Task statement ▸
Each line with the string "Dallas" is to be copied from the records below.

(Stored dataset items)
══════════
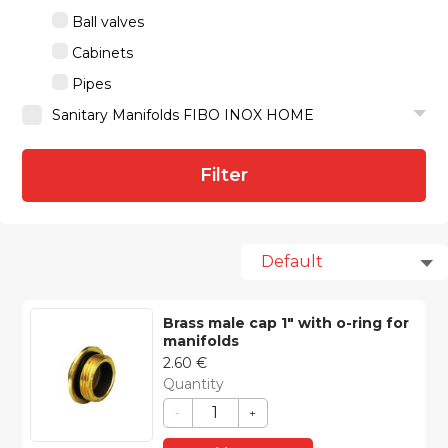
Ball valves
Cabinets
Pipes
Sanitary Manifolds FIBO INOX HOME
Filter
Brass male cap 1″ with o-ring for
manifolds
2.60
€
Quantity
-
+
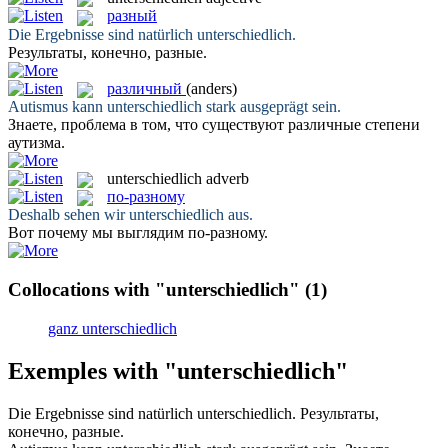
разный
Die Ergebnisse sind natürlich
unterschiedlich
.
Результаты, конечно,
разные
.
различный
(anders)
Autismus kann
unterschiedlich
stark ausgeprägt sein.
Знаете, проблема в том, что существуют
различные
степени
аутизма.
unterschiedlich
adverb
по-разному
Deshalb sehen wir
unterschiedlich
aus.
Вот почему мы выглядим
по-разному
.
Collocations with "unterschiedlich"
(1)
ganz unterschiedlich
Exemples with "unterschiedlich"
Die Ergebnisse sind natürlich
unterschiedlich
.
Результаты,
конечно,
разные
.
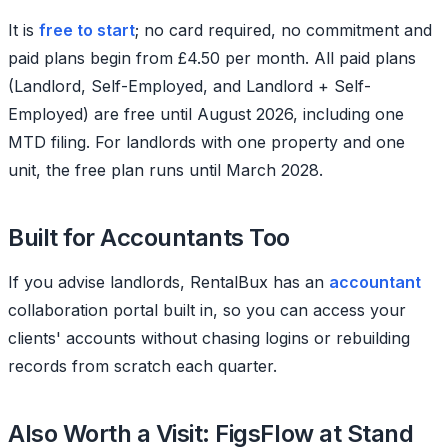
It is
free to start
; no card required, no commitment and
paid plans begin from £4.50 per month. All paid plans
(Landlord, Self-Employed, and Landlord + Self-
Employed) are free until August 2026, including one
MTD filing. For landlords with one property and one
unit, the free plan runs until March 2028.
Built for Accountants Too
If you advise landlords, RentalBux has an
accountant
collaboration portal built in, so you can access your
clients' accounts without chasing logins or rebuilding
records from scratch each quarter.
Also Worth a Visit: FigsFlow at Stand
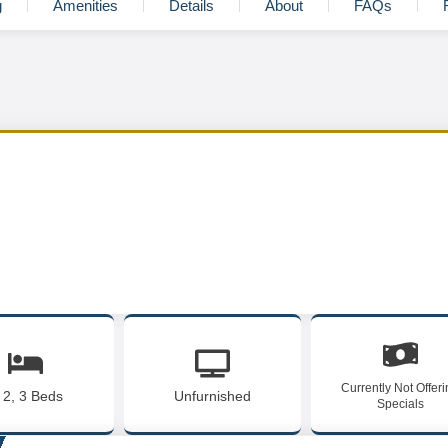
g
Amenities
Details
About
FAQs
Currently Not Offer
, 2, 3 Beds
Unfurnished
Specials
══════════
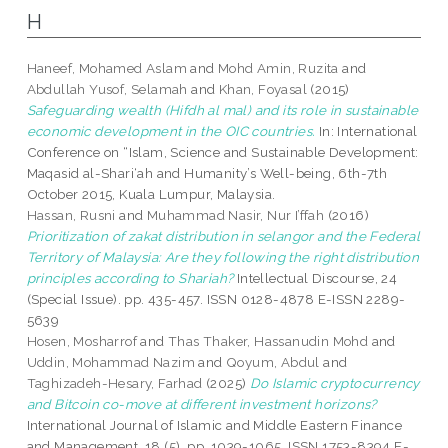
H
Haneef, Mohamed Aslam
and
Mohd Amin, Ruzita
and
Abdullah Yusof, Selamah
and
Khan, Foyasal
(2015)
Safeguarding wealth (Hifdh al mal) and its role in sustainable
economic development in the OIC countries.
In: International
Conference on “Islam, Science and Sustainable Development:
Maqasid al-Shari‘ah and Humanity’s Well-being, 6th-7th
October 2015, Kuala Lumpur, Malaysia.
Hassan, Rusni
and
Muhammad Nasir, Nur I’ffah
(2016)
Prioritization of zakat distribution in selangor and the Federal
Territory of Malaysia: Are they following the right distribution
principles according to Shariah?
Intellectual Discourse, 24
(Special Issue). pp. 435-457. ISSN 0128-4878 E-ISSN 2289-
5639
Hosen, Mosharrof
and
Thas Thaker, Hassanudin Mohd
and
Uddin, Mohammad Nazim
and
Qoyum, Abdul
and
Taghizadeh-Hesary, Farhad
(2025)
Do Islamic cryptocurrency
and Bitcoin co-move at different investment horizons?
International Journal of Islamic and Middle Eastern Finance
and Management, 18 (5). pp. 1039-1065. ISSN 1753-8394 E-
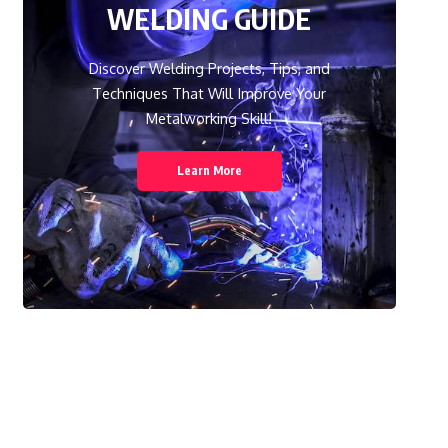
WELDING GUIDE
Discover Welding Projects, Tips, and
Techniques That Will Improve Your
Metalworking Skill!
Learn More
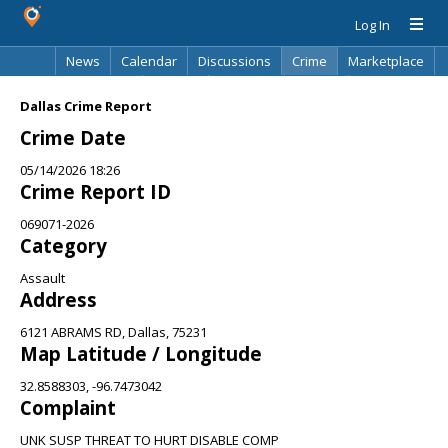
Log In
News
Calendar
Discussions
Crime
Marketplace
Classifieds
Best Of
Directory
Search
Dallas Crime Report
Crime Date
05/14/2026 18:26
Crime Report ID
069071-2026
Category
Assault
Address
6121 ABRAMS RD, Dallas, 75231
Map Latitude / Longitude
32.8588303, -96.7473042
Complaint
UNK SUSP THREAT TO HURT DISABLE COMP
══════════
Problem solution ▸
Dallas Crime Report
6121 ABRAMS RD, Dallas, 75231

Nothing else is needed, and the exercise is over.